Die Idee dafür kam ihr vor Jahren durch ein Festival-Foto in der Frankfurter Allgemeinen Zeitung: "Da habe ich dieses Bild entdeckt in der Zeitung, auf dem vier gut aussehende Männer zu sehen waren: Oberkörper nackt, voll tätowiert, in schwarzen Lederhosen mit Ketten und Nietengürtel und lange Haare bis zum Arsch, und davor saß ganz brav eine Kassiererin mit Kurzhaarschnitt und Perlen-Ohrringen." Fasziniert von diesen Kontrasten beschloß die Regisseurin, sich intensiver mit der Frage zu beschäftigen, wie sich der Aufeinanderprall zweier so augenscheinlich unterschiedlicher Welten gestaltet, und eine "Mentalitäts- und Gesellschaftsstudie über die dörflichen Gemeinden" zu erstellen.
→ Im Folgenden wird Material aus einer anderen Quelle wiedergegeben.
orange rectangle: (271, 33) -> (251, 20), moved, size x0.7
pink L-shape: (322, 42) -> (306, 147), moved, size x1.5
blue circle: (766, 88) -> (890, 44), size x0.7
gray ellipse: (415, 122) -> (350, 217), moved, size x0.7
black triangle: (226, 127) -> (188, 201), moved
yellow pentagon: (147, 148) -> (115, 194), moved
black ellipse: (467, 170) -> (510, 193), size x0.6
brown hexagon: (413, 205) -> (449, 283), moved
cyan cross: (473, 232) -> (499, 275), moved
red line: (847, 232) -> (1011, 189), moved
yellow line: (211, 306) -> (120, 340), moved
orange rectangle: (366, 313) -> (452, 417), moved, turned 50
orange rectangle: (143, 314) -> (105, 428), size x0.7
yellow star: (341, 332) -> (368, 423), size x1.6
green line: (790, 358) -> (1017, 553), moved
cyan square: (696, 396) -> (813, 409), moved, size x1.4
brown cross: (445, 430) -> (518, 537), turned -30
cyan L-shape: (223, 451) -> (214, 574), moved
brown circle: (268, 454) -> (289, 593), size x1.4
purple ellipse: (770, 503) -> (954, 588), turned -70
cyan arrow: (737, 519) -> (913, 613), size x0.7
Heavy-Metal-Fans, die vielleicht in der Erwartung ins Kino gehen, einen Film über "ihr" Wacken mit 90 Minuten Livemitschnitten und Konzertszenen rund um das Festival zu sehen, seien also gewarnt, denn dieses nimmt nur einen Bruchteil des ganzen ein.
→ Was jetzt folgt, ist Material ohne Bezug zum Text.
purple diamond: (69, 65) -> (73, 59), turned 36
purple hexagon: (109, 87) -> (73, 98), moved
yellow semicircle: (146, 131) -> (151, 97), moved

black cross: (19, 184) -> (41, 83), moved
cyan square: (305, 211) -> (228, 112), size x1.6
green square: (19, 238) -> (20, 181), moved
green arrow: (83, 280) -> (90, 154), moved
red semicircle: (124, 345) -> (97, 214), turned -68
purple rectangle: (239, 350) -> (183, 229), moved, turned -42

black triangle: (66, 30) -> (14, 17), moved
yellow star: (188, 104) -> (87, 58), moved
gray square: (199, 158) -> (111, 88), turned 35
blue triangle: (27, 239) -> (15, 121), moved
Der Film beginnt mit einigen landstrichtypischen Naturaufnahmen, die auf die dörfliche Gegend einstimmen. Mit der Kamera begleitet Sung-Hyung Cho ihre Interviewpartner auf deren Wegen in Haus und Hof und quer durchs Dorf. Bereitwillig werden ihre Fragen beantwortet, wobei jedoch der Verdacht nicht ganz von der Hand zu weisen ist, daß sich der eine oder andere insgeheim ein wenig lustig macht über eine Asiatin, die sich mit großem Ernst vorführen läßt, wie Kartoffeln aus der Erde gegraben oder Maispflanzen vermessen werden.

Von der Machart her mutet das ganze allerdings wie eine mäßige Fernsehdoku an: Die Regisseurin ist mit ihrem Mikrophon nur halb im Bild und richtet kaum hörbare, fast schon naive Fragen zur Landwirtschaft an nicht weiter vorgestellte Personen. In der Folge schließt sich eine unzusammenhängende Aneinanderreihung von Statements der Dorfbewohner an, die gewiß einige Zuschauer ob der Unbedarftheit amüsieren mögen. Eigentlich aber stimmt dies ärgerlich, weil die Menschen als etwas einfach gestrickt vorgeführt werden. Den Anspruch einer Studie erfüllt dieses Werk schon deshalb nicht, weil die Fragen der Filmemacherin und die Aussagen der Wackener zu ungenau bleiben und sich auf diese Weise die ohnehin vorherrschenden Klischees von Bauernschläue und Spießigkeit lediglich bestätigen.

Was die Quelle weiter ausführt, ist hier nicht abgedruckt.